そういえばジキスムントはキャッスルに来たことはあると言ったけど、ノースエリアに行ったとは言ってない。確かに嘘は言ってないが、狡猾な気がする。


「このノースエリアのドラゴンに立ち向かって死んだ竜騎士候補は多いといいます。そんな竜の方から姿をくらますとは・・・」


確かに途中で竜使い候補とみられる死体は何回も見かけたが・・・

ジキスムントは入って早々、竜が襲ってくると思ったのだろう。してやられたという顔である。


結局探し回っても竜は現れず野宿する羽目になった。

無防備なところを狙われたら一たまりもない。

そこで馬に鈴をつけ、自分達が寝てるところを襲われないように、少し放して手綱を固定した。


これなら自分達を食べるよりも馬を喰おうとするだろう。その時、鈴が鳴り目が覚める。

それで休もうとするが、なかなか寝付けない。今まではジキスムントが万全の警戒をしてくれた。

だが、そのジキスムントも今は焦っているように見える。竜二も気が気でなかったのである。


その日の夜、このまま消耗戦に突入されて寝不足と過労で弱っている時にやられるのか?

明日の夕方までで一度撤退か? そんな事などをジキスムントと打ち合わせしていると、


「!」


竜二の直感が働く。


そうだ、ジキスムントは気配はしていると言った。

それなら夜に現れる可能性は高い。竜二はリュックを漁った。


あった!これこれ!



取り出したのは熱源検知のモジュールが内蔵された『ナイトスコープ』である。


サバゲーの副産物であった。この世界に来る直前のサバゲーでは夕方から開始の夜間戦闘想定だったのである。竜二は狙撃手だったので必要だと判断し持ってきた。
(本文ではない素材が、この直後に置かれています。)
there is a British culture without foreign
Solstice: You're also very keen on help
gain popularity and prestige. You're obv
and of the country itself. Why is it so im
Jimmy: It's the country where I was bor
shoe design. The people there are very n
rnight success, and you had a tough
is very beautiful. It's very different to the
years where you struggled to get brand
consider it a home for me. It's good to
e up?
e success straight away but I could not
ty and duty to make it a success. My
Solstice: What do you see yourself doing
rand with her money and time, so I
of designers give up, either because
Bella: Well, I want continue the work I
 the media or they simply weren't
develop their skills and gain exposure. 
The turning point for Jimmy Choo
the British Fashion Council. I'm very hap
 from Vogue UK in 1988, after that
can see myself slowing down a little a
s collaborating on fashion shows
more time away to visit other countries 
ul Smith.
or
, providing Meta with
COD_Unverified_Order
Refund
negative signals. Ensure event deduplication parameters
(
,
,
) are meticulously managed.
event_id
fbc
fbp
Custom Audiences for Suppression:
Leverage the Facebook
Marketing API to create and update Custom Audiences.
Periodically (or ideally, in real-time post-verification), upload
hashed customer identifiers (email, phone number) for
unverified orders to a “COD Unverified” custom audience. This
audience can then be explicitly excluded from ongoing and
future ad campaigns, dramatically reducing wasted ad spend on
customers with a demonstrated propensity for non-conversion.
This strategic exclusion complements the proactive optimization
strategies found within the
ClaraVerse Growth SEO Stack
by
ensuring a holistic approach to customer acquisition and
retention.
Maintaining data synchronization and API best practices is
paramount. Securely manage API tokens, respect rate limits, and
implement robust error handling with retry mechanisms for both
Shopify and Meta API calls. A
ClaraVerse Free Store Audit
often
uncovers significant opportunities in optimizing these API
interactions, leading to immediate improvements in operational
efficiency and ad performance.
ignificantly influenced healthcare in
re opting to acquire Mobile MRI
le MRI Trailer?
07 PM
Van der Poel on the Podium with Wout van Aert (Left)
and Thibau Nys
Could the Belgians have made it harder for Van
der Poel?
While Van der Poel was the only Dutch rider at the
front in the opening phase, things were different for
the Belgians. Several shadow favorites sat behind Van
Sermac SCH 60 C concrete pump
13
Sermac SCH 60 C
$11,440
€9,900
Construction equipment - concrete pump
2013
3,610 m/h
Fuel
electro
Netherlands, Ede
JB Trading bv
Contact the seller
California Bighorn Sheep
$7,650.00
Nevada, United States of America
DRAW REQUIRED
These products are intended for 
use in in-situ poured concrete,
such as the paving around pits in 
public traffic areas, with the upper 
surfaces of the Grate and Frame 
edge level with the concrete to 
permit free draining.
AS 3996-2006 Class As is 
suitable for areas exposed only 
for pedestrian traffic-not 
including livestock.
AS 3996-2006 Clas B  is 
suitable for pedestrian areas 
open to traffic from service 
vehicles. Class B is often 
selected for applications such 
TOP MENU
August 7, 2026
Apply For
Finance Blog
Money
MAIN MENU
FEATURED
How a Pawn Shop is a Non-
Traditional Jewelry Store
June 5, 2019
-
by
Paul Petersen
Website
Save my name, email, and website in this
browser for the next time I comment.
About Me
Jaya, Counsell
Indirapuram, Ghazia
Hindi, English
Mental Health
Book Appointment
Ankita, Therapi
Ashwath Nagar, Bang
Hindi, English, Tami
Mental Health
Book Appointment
一番の理由はチームのメンバーに自慢したくてお金をはたいて買ったのだが。


「それは何ですか?」


「この状況を打開できるかもしれない秘密道具だよ。」


竜二はスコープを装着し、テントを出て周りを見渡した。







すると・・・・いた!






竜二の目と鼻の先に竜が居座っていたのである!


熱検知のナイトスコープは大変高価です。軽く五万円以上します。

光検知のは、簡易的な物は一万円以下で買えます。


今回の場合、竜二君が自慢したい故の奮発です。

バードウオッチングなら光検知のナイトスコープで十分だと思います。